When it came down to it, death was motherfucking easy. No rage, no fight, no attempts to bite death in its goddamned throat, chew on its ashy veins. Other folks, maybe, but not me. I just stepped into the street. The asphalt was hot and soft. The heat radiated upwards in waves. There was a blast of a horn, a scrape of a wheel. I felt a pop, a gurgle at the mouth, and a rush of air at my face. I wouldn’t have known what happened were it not for the sound of meat thudding to the ground.
“Huh,” I said. “Would you look at that.” I’d never been what you call a good-looking guy, and cracked skull didn’t do much to improve matters. I shrugged.
The guy in the car came running out, saw the corpse on the ground and vomited right there on his shoes.
“Nasty,” I said.
He looked at me—both of me actually. The me on the ground—bloody mouth, bloody eyes, bloody ears—and the me standing next to him, wavering between light and shadow, leaning against the hood of the car.

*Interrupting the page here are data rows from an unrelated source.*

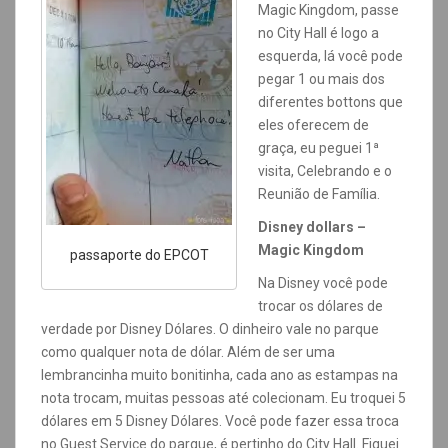
Magic Kingdom, passe
no City Hall é logo a
esquerda, lá você pode
pegar 1 ou mais dos
diferentes bottons que
eles oferecem de
graça, eu peguei 1ª
visita, Celebrando e o
Reunião de Família.
Disney dollars –
Magic Kingdom
passaporte do EPCOT
Na Disney você pode
trocar os dólares de
verdade por Disney Dólares. O dinheiro vale no parque
como qualquer nota de dólar. Além de ser uma
lembrancinha muito bonitinha, cada ano as estampas na
nota trocam, muitas pessoas até colecionam. Eu troquei 5
dólares em 5 Disney Dólares. Você pode fazer essa troca
no Guest Service do parque, é pertinho do City Hall. Fiquei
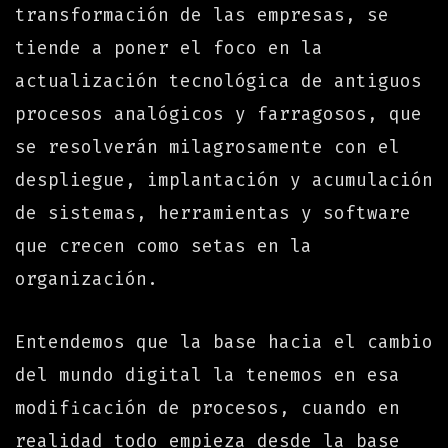
transformación de las empresas, se
tiende a poner el foco en la
actualización tecnológica de antiguos
procesos analógicos y farragosos, que
se resolverán milagrosamente con el
despliegue, implantación y acumulación
de sistemas, herramientas y software
que crecen como setas en la
organización.
Entendemos que la base hacia el cambio
del mundo digital la tenemos en esa
modificación de procesos, cuando en
realidad todo empieza desde la base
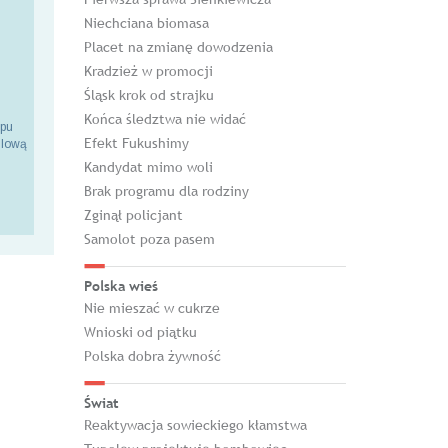
Niechciana biomasa
Placet na zmianę dowodzenia
Kradzież w promocji
Śląsk krok od strajku
Końca śledztwa nie widać
epu
Efekt Fukushimy
ilową
Kandydat mimo woli
Brak programu dla rodziny
Zginął policjant
Samolot poza pasem
Polska wieś
Nie mieszać w cukrze
Wnioski od piątku
Polska dobra żywność
Świat
Reaktywacja sowieckiego kłamstwa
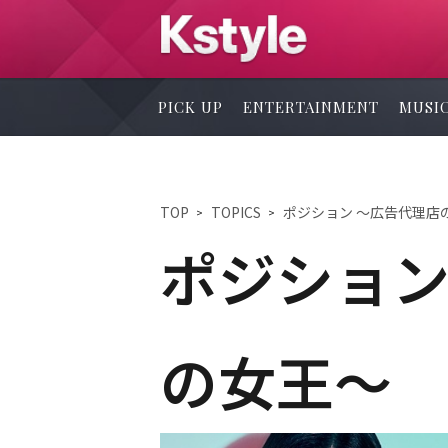
PICK UP
ENTERTAINMENT
MUSI
TOP
TOPICS
ポジション ～広告代理店
ポジション
の女王～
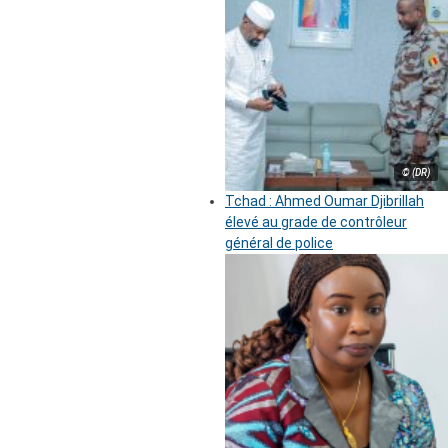
© (DR)
Tchad : Ahmed Oumar Djibrillah
élevé au grade de contrôleur
général de police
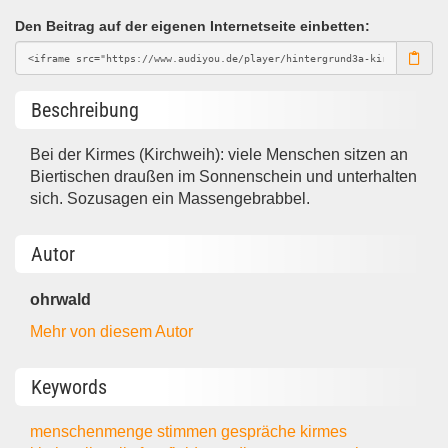
Den Beitrag auf der eigenen Internetseite einbetten:
Beschreibung
Bei der Kirmes (Kirchweih): viele Menschen sitzen an
Biertischen draußen im Sonnenschein und unterhalten
sich. Sozusagen ein Massengebrabbel.
Autor
ohrwald
Mehr von diesem Autor
Keywords
menschenmenge
stimmen
gespräche
kirmes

“Um,” he said. “Isn’t that—”
“Me?” I said and he nodded. “Appears to be.”
“Huh.” He ran his fingers thoughtfully through his hair. “I just assumed that you’d just, I don’t know, vanish or rot or something. Isn’t that what you thought?”
“Can’t say I thought about it much,” I said.
He shushed out a breath, I could feel the air in his mouth, heavy with spit and worry and life. I shivered.
“So, if you’re still yourself, and that on the ground isn’t you at all anymore, do I need to report the accident?”
“I don’t follow,” I said.
“Well, if you’re here, you can’t rightly say that I killed you. I mean, you can’t be dead and gone if you’re not gone. Plus, with insurance and—”
“Good point,” I said. “No need wake the insurance dogs.” He looked at me. His eyes were wide and brown, with tiny red capillaries spidering the edges. He blinked rapidly, slicking his eyes with tears. I could feel the squeeze of each gland, the flutter of each lash. I felt the wind of his breath—the breath of his mouth, of his nose, of each pore. God! I thought. Beautiful.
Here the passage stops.